Beginning at the line containing "汉庭优佳酒店(上海南京东路店)距离距离630米", repeat each line below exactly up to and including the line containing "あります。今回の見学で新たな魅力や楽しみ方に気付いたという人". Do not repeat the pictures.

Saved data entries:
····················
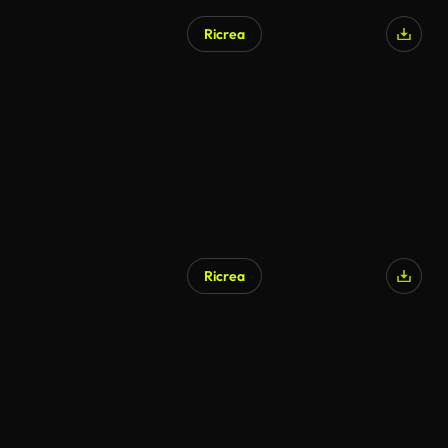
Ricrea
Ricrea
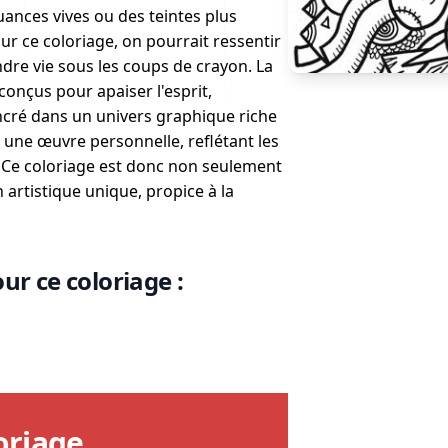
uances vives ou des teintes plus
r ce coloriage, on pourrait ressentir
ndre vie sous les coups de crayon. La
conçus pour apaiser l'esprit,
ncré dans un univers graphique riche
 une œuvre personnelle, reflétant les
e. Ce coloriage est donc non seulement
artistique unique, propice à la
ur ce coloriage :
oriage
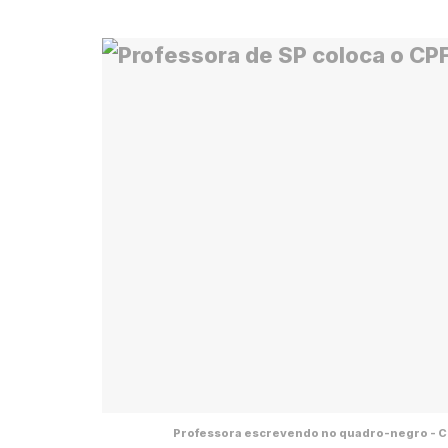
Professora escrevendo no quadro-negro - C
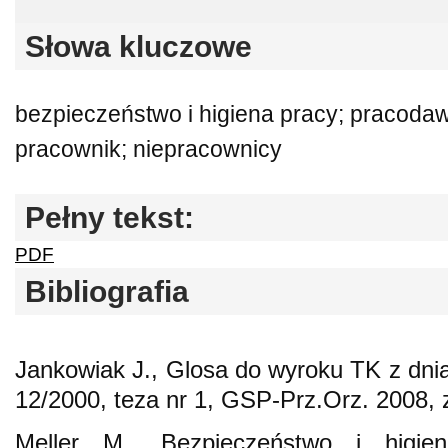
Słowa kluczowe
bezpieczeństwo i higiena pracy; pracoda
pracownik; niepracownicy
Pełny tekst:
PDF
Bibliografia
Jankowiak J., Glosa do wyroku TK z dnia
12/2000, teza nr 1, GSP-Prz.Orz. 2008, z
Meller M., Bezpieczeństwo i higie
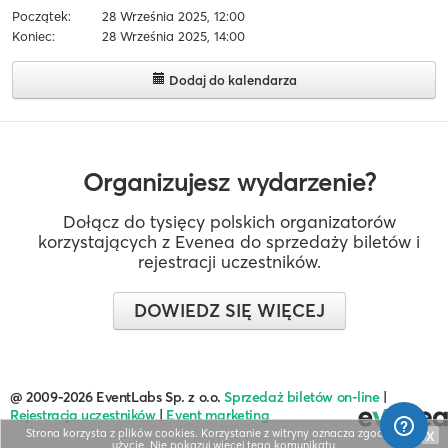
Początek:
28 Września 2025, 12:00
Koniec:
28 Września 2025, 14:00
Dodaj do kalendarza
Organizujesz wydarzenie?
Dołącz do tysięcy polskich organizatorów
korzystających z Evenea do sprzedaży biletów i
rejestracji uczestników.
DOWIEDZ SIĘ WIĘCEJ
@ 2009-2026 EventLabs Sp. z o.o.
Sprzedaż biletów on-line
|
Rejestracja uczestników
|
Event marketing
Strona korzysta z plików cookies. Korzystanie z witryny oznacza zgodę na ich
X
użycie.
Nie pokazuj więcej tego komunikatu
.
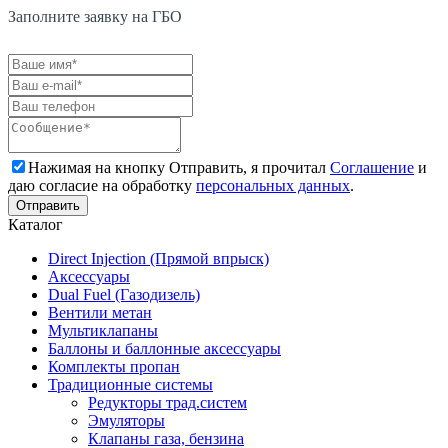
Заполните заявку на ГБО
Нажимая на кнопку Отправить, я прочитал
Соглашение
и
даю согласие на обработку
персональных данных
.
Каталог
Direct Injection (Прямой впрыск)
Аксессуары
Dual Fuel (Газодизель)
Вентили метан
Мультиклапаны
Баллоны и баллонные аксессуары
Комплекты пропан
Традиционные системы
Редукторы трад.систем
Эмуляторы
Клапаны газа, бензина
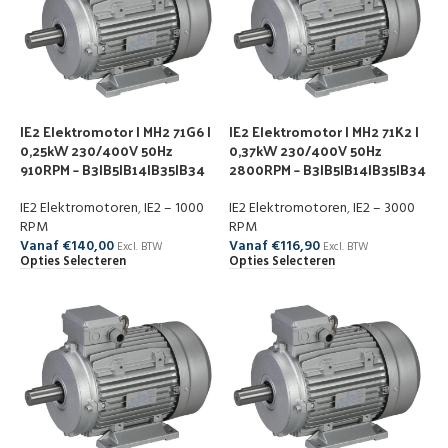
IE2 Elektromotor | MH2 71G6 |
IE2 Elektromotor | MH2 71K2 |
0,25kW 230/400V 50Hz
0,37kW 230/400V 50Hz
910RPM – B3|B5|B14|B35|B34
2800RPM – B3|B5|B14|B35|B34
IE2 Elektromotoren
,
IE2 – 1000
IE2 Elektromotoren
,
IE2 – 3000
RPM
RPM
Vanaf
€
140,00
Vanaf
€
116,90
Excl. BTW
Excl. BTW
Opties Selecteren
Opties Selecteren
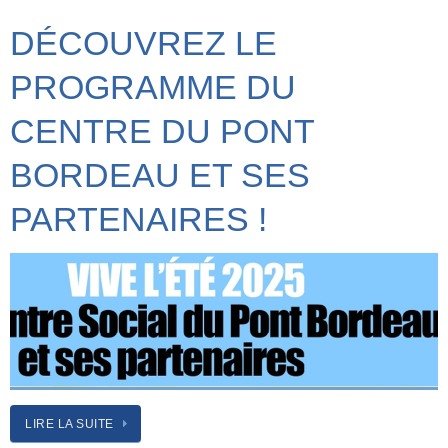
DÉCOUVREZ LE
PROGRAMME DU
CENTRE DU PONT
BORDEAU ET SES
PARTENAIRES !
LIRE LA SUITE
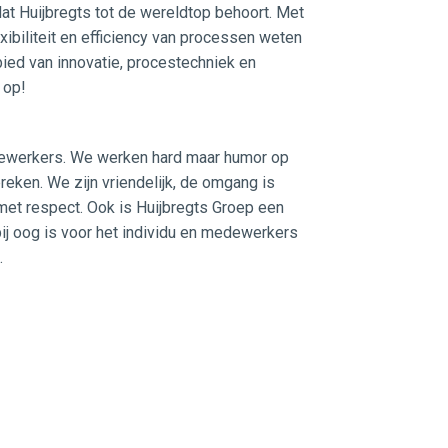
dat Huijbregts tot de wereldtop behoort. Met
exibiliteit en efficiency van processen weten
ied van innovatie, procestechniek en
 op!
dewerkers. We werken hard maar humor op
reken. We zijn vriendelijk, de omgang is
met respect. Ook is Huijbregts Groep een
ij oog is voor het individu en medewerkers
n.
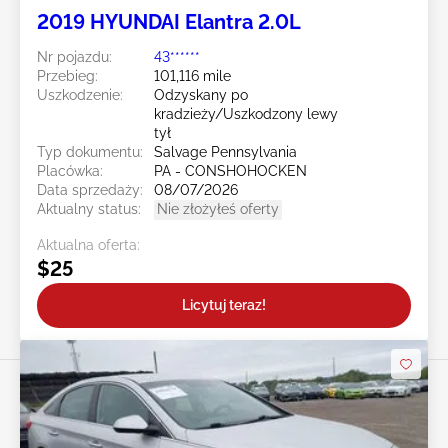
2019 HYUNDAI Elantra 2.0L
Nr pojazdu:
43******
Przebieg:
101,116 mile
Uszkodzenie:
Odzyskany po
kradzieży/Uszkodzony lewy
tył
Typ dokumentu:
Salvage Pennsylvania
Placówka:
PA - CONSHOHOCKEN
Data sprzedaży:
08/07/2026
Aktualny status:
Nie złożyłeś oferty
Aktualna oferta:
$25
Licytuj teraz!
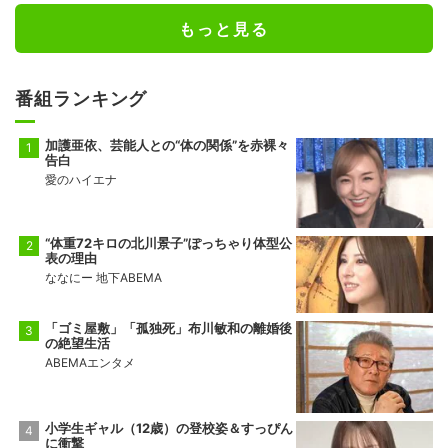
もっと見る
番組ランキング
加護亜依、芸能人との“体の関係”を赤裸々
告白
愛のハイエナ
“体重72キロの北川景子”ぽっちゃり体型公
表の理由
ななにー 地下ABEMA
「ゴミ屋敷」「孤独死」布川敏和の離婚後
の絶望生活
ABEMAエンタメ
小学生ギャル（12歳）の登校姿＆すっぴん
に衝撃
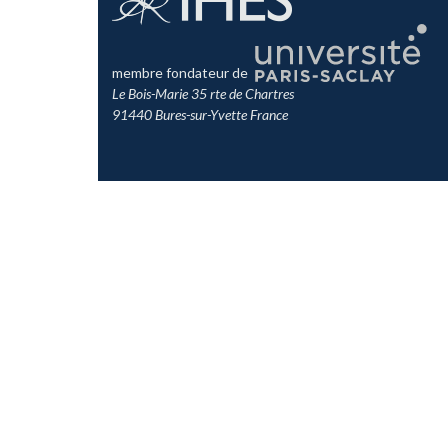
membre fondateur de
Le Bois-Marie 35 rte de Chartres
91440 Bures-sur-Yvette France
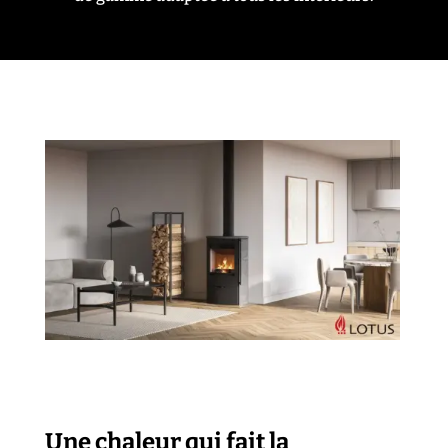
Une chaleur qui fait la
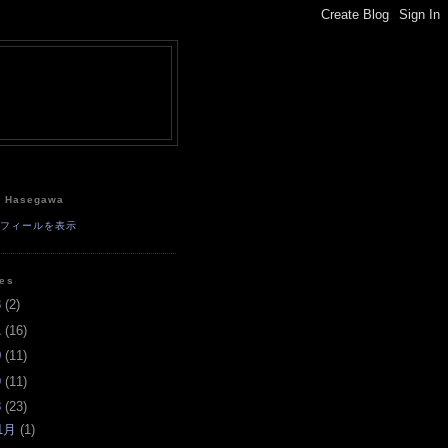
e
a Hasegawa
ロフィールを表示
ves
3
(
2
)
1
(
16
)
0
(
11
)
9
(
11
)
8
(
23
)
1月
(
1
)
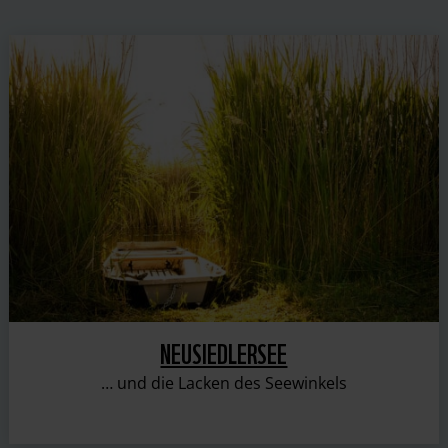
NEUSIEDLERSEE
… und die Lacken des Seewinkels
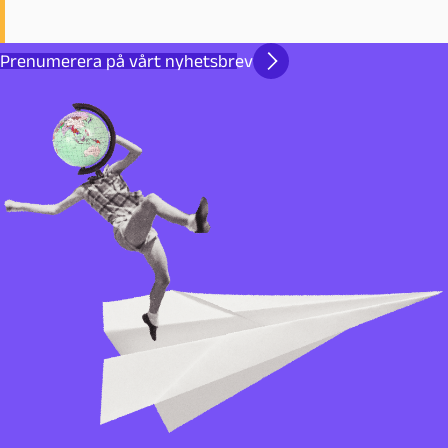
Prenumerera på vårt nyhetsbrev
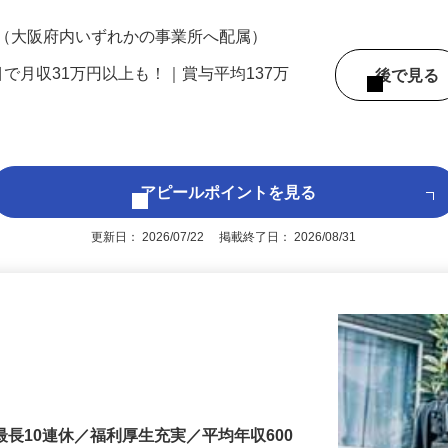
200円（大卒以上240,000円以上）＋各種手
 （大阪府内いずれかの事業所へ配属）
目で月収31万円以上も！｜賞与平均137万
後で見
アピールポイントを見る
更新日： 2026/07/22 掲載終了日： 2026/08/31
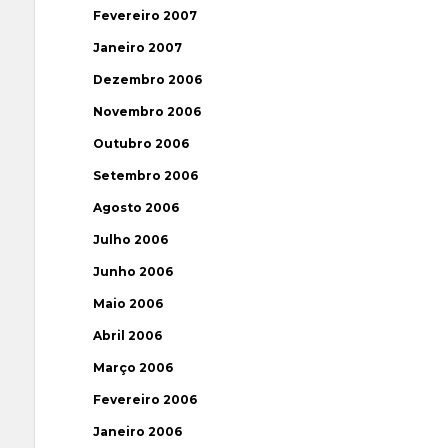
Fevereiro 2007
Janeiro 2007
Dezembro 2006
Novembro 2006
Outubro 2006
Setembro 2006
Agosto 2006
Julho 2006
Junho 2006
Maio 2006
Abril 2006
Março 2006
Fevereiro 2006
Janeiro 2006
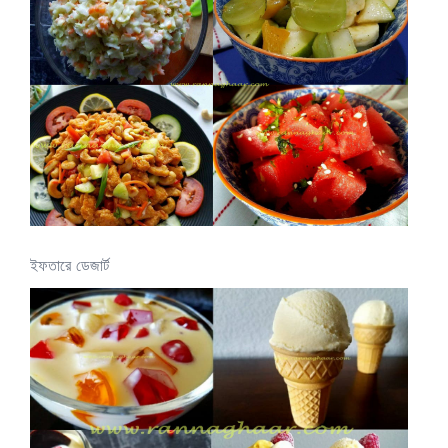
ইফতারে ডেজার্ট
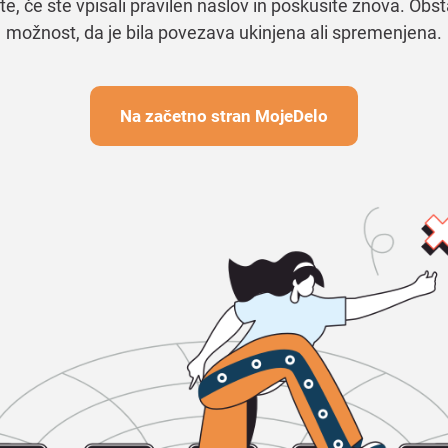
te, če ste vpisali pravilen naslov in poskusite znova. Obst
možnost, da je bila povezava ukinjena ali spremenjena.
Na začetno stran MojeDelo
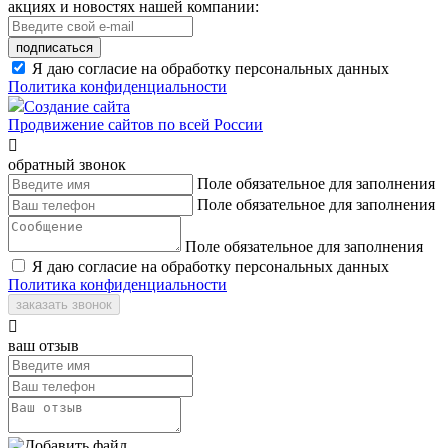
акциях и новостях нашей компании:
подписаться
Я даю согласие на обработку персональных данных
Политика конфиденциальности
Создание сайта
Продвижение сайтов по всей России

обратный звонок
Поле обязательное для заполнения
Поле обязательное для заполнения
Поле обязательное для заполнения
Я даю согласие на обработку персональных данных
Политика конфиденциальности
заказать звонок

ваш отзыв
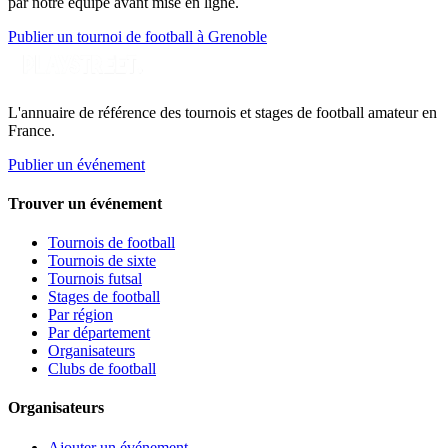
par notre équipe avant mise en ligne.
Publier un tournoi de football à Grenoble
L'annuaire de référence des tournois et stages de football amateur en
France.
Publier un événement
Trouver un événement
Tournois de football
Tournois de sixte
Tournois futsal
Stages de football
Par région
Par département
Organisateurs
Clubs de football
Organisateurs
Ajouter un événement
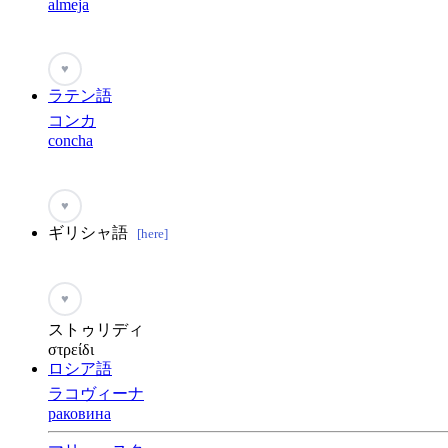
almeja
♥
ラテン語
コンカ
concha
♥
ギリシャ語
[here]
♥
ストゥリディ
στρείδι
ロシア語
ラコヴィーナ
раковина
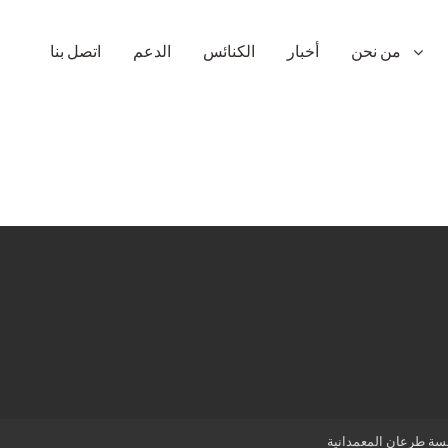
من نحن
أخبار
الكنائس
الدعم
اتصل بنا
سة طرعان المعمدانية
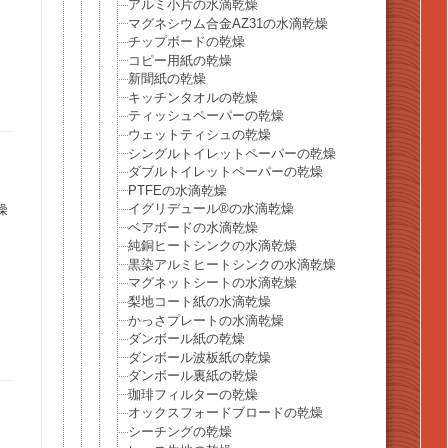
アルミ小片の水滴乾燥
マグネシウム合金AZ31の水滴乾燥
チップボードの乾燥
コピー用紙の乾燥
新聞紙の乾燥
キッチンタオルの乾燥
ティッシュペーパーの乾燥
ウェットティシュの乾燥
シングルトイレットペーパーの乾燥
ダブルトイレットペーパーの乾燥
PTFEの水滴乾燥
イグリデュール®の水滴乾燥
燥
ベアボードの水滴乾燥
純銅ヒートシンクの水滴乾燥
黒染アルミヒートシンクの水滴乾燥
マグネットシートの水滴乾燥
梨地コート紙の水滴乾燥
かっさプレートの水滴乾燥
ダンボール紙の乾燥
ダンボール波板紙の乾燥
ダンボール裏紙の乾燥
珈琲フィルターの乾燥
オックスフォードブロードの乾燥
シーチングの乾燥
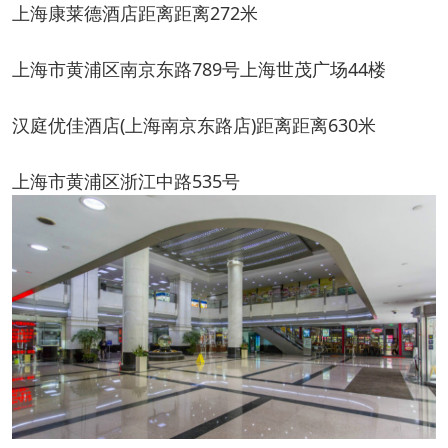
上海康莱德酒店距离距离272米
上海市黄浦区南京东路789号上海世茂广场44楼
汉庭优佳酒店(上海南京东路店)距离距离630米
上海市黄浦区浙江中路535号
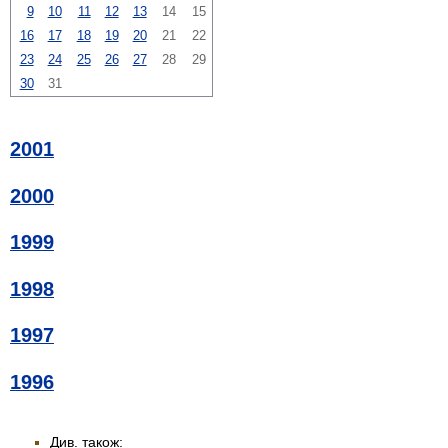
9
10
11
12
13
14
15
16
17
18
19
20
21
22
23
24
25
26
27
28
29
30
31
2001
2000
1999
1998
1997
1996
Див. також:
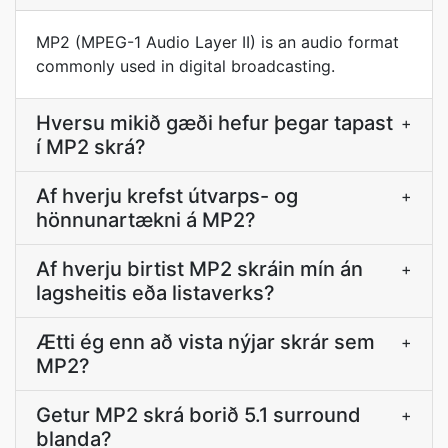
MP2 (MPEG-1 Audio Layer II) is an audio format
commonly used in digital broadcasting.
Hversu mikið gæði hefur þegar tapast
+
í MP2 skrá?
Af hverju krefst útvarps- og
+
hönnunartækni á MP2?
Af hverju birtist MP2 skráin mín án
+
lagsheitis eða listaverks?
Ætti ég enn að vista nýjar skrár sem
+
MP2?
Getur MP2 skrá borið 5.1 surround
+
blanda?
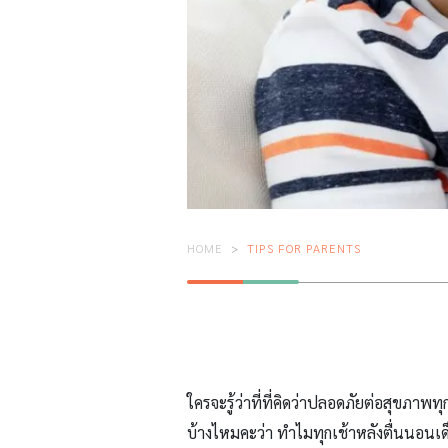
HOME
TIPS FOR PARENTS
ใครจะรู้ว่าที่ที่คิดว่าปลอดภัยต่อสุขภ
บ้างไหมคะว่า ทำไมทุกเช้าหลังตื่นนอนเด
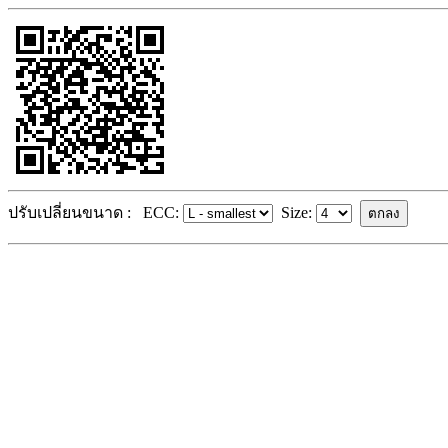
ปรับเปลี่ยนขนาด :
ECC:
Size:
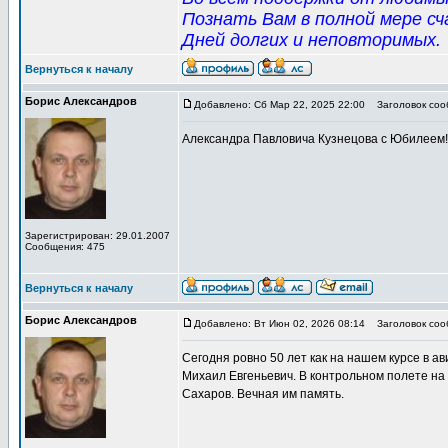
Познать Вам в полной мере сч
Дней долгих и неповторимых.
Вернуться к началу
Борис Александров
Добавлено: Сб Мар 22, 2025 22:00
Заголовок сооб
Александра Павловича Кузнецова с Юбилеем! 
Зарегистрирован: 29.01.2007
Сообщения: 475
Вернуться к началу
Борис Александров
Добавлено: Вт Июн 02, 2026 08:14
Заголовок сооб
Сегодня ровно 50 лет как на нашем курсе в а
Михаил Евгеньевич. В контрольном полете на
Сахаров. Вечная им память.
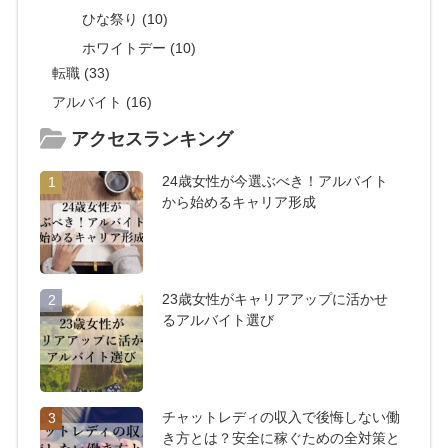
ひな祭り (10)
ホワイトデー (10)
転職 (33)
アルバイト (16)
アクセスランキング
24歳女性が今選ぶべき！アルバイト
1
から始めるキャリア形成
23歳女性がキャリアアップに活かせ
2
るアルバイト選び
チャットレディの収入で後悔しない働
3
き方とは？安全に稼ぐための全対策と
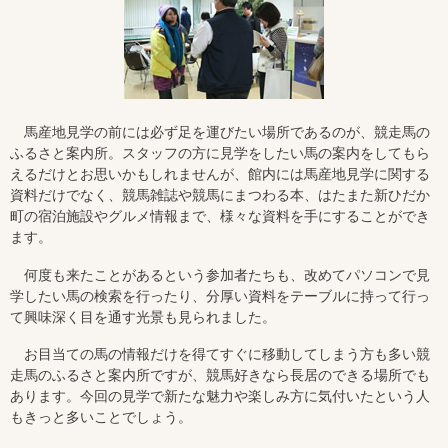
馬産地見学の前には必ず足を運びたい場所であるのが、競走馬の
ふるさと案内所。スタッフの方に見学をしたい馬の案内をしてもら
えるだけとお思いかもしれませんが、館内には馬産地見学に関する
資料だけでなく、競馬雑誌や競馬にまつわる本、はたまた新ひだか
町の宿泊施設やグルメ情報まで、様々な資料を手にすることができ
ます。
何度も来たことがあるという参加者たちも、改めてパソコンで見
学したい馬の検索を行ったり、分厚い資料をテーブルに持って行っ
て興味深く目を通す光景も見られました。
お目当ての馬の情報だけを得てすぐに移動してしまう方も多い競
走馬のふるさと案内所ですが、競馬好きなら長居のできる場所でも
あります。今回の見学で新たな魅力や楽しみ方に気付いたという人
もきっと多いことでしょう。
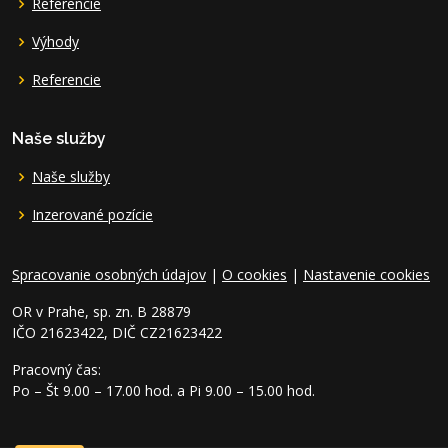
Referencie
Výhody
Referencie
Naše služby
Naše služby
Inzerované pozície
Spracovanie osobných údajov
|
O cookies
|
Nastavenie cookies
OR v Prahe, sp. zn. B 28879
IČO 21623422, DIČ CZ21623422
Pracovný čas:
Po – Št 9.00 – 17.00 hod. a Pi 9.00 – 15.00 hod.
····················
(Task result)
汉庭优佳酒店(上海南京东路店)距离距离630米
上海市黄浦区浙江中路535号
9
10
11
12
13
14
15
16
17
18
19
20
21
22
23
24
25
26
27
28
29
30
31
2001
2000
1999
1998
1997
1996
Див. також:
MP2 (MPEG-1 Audio Layer II) is an audio format
commonly used in digital broadcasting.
Hversu mikið gæði hefur þegar tapast
+
í MP2 skrá?
Af hverju krefst útvarps- og
+
hönnunartækni á MP2?
Af hverju birtist MP2 skráin mín án
+
lagsheitis eða listaverks?
Ætti ég enn að vista nýjar skrár sem
+
MP2?
Getur MP2 skrá borið 5.1 surround
+
blanda?
HOME
TIPS FOR PARENTS
ใครจะรู้ว่าที่ที่คิดว่าปลอดภัยต่อสุขภ
บ้างไหมคะว่า ทำไมทุกเช้าหลังตื่นนอนเด
ปรับเปลี่ยนขนาด :
ECC:
Size:
Познать Вам в полной мере сч
Дней долгих и неповторимых.
Вернуться к началу
Борис Александров
Добавлено: Сб Мар 22, 2025 22:00
Заголовок сооб
Александра Павловича Кузнецова с Юбилеем! 
Зарегистрирован: 29.01.2007
Сообщения: 475
Вернуться к началу
Борис Александров
Добавлено: Вт Июн 02, 2026 08:14
Заголовок сооб
Сегодня ровно 50 лет как на нашем курсе в а
Михаил Евгеньевич. В контрольном полете на
Сахаров. Вечная им память.
ひな祭り (10)
ホワイトデー (10)
転職 (33)
アルバイト (16)
アクセスランキング
24歳女性が今選ぶべき！アルバイト
1
から始めるキャリア形成
23歳女性がキャリアアップに活かせ
2
るアルバイト選び
チャットレディの収入で後悔しない働
3
き方とは？安全に稼ぐための全対策と
馬産地見学の前には必ず足を運びたい場所であるのが、競走馬の
ふるさと案内所。スタッフの方に見学をしたい馬の案内をしてもら
えるだけとお思いかもしれませんが、館内には馬産地見学に関する
資料だけでなく、競馬雑誌や競馬にまつわる本、はたまた新ひだか
町の宿泊施設やグルメ情報まで、様々な資料を手にすることができ
ます。
何度も来たことがあるという参加者たちも、改めてパソコンで見
学したい馬の検索を行ったり、分厚い資料をテーブルに持って行っ
て興味深く目を通す光景も見られました。
お目当ての馬の情報だけを得てすぐに移動してしまう方も多い競
走馬のふるさと案内所ですが、競馬好きなら長居のできる場所でも
あります。今回の見学で新たな魅力や楽しみ方に気付いたという人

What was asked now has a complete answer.